Fuori dal luogo in cui lavoro, un palazzo anonimo su una strada fra tante in una città tanto viva, trovo molto spesso un mendicante seduto sul lato del marciapiede che improvvisa piccoli quadretti con gli acquerelli. Non lo conosco, non ci ho mai parlato, ma qualcosa gli lascio sempre, a volte un pasto, a volte una di quelle monetine che controllo sempre di avere nella tasca prima di uscire di casa. Per intenzione, esatto.

Anche oggi, ore diciassette, otto anni dopo, io, Eddie Bloom, psicologo, marito e padre, mi chino per lasciare a quell’uomo un po’ dei miei sforzi. La monetina volteggia nell’aria e ricade con un suono ovattato nel cappellino, e la mia mano rimane sollevata ancora un poco, giusto il tempo di gettare un saluto e di sfoderare un sorriso, in un gesto di meravigliosa, disarmante semplicità.

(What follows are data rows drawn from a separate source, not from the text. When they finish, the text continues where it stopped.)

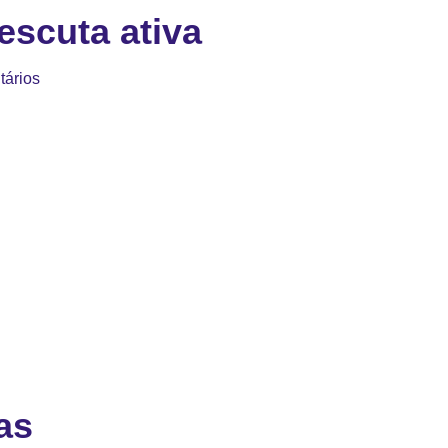
escuta ativa
ários
as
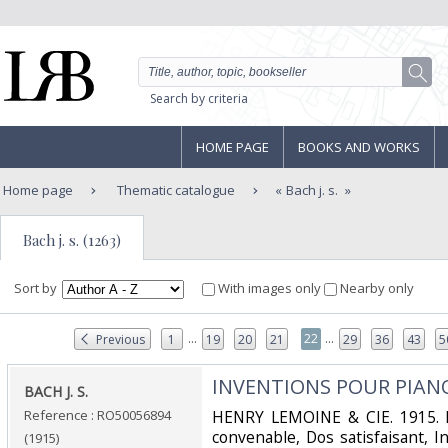
Search by criteria
HOME PAGE
BOOKS AND WORKS
Home page
Thematic catalogue
Bach j. s.
Bach j. s. (1263)
Sort by
With images only
Nearby only
...
...
22
Previous
1
19
20
21
29
36
43
5
‎INVENTIONS POUR PIANO 
‎BACH J. S.‎
Reference : RO50056894
‎HENRY LEMOINE & CIE. 1915. I
convenable, Dos satisfaisant, I
(1915)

«A te, capo, e alle tue piccole opere», lo saluto. «Chicago non è mai stata così bella da guardare.»

Quando gli passo accanto non dipinge mai, come un artista chiuso nel più creativo dei silenzi, quel silenzio muto, inascoltato, quello dei grandi. Mi allontano lungo il marciapiede alzando gli occhi, guardando il mondo attorno a me muoversi, pensando a Rose, oh dolce Rose, che mi aspetta a casa con il suo abbraccio caldo e la pelle profumata.

Solo allora sento che il mendicante ha sollevato lo sguardo su di me e mi sta guardando mentre mi allontano. Forse sta sorridendo, ma è un’assenza di suoni ancora troppo densa per me e non sento quello che mormora, non lo sento dire: “Non c’è molto di interessante da guardare, in quest’angolo di Chicago.”

Non c’è nulla di male. Può capitare a tutti di lasciarsi sfuggire una frase. Può capitare anche a me.